Mailing-List: contact user-help@hbase.apache.org; run by ezmlm
Precedence: bulk
Reply-To: user@hbase.apache.org
Received-SPF: pass (athena.apache.org: domain of cgandevia@gmail.com
 designates 74.125.82.49 as permitted sender)
MIME-Version: 1.0
From: Cameron Gandevia <cgandevia@gmail.com>
Date: Fri, 26 Apr 2013 12:49:01 -0700
Message-ID: 
 <CAAYV3ta9BqyD=ZwJM8HM8H_+N7=h1w642c2HCXOSOCC9KvgACg@mail.gmail.com>
Subject: Schema Design Question
To: user@hbase.apache.org
Content-Type: multipart/alternative; boundary=f46d043bdce6059f9704db48d63c

--f46d043bdce6059f9704db48d63c
Content-Type: text/plain; charset=UTF-8

Hi

I am new to HBase, I have been trying to POC an application and have a
design questions.

Currently we have a single table with the following key design

jobId_batchId_bundleId_uniquefileId

This is an offline processing system so data would be bulk loaded into
HBase via map/reduce jobs. We only need to support report generation
queries using map/reduce over a batch (And possibly a single column filter)
with the batchId as the start/end scan key. Once we have finished
processing a job we are free to remove the data from HBase.

We have varied workloads so a job could be made up of 10 rows, 100,000 rows
or 1 billion rows with the average falling somewhere around 10 million rows.

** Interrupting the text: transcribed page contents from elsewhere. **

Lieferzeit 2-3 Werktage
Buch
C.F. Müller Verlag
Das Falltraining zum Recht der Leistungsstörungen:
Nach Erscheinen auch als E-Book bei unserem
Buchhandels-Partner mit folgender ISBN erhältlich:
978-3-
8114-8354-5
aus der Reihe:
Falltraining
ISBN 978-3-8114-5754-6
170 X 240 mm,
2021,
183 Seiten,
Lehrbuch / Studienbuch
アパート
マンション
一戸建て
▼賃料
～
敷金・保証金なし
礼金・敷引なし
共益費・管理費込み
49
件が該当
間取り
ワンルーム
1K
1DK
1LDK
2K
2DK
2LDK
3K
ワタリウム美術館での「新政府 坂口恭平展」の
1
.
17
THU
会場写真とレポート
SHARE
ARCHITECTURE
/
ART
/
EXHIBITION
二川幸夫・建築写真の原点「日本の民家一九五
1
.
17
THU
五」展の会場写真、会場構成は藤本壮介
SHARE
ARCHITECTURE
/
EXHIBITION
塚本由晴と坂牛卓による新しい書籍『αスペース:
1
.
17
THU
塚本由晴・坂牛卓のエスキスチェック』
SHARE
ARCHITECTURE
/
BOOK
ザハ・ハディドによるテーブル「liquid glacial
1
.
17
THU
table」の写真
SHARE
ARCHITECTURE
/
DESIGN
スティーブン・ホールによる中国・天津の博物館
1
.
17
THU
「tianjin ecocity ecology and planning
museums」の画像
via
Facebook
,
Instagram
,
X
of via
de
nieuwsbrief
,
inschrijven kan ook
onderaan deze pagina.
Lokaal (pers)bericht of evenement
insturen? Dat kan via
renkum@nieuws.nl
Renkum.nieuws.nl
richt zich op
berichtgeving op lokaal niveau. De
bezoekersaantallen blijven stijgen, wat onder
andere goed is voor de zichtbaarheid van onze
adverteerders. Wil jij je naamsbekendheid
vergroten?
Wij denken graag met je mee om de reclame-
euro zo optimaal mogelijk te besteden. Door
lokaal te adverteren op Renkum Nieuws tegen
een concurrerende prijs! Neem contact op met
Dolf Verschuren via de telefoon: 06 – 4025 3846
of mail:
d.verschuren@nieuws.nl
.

My question is related to pre-splitting. If we have a billion rows all with
the same batchId (Our map/reduce scan key) my understanding is we should
perform pre-splitting to create buckets hosted by different regions. If a
jobs workload can be so varied would it make sense to have a single table
containing all jobs? Or should we create 1 table per job and pre-split the
table for the given workload? If we had separate table we could drop them
when no longer needed.

If we didn't have a separate table per job how should we perform splitting?
Should we choose our largest possible workload and split for that? even
though 90% of our jobs would fall in the lower bound in terms of row count.
Would we experience any issue purging jobs of varying sizes if everything
was in a single table?

any advice would be greatly appreciated.

Thanks

--f46d043bdce6059f9704db48d63c--